Templates: manual and AI-generated
xTiles has a template gallery with options for planning, work, personal productivity, and more. Some templates are free; others are available with a paid plan. But the fastest way to get started is often to generate your own.
The AI tile (the sparkle button in your toolbar) lets you describe what you want in plain language and generates a structured page layout for you. For example: "Create a weekly meal planner for a family of two with a shopping list and prep notes." The AI produces a visual layout with tiles for each day, ingredient lists, and tips — immediately usable and customizable.
You can be as specific as you want. Ask for particular colors, specific sections, or a format you have in mind. Once you have a layout you like, save it as a template so you can reuse it each week without rebuilding it.
eXtra Tiles: the automated layer in your Planner
When you open your daily or weekly Planner, you will see the eXtra Tiles panel in the left toolbar. This opens a panel of smart tiles that are connected to other parts of xTiles — and to your external tools.
- Tasks tile — shows all tasks with a due date on that day, pulled automatically from every project you have. Delete this tile and all your tasks disappear from the view; restore it from Extra and they come back.
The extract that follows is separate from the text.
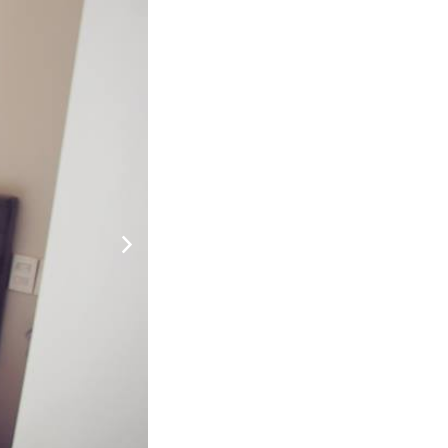
1.170.000
CHƯA KHAI BÁO PHÒNG
đ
- Schedule tile — shows events from your connected Google or Outlook calendar. Tasks and calendar events side by side in one view.
- Recent projects tile — shortcuts to the projects you have visited that day.
- Capture tile — connects to the Web Clipper, showing recently saved items from your browser.
These tiles are different from regular tiles you create yourself. They cannot be renamed or broken — they have built-in connections to your data. If you delete one accidentally, you can always add it back from the eXtra Tiles panel.
Web Clipper: capturing tasks from anywhere
One of the most practical features for everyday use is the xTiles Web Clipper — a browser extension that lets you save any web page, article, or email directly to xTiles without leaving your browser.
Here is a common use case: you receive an email you need to act on. Instead of copying and pasting content into xTiles manually, you open the Web Clipper while viewing the email, use the AI summary option to generate a brief digest of what the email contains, set a due date, and save it to your Planner. When you open xTiles later, the task is there — with a summary and a direct link back to the original email.
This turns your inbox from a place where things get lost into a source of properly scheduled tasks. The Web Clipper works with any web page, not just email — articles, research, reference material, anything you encounter while browsing.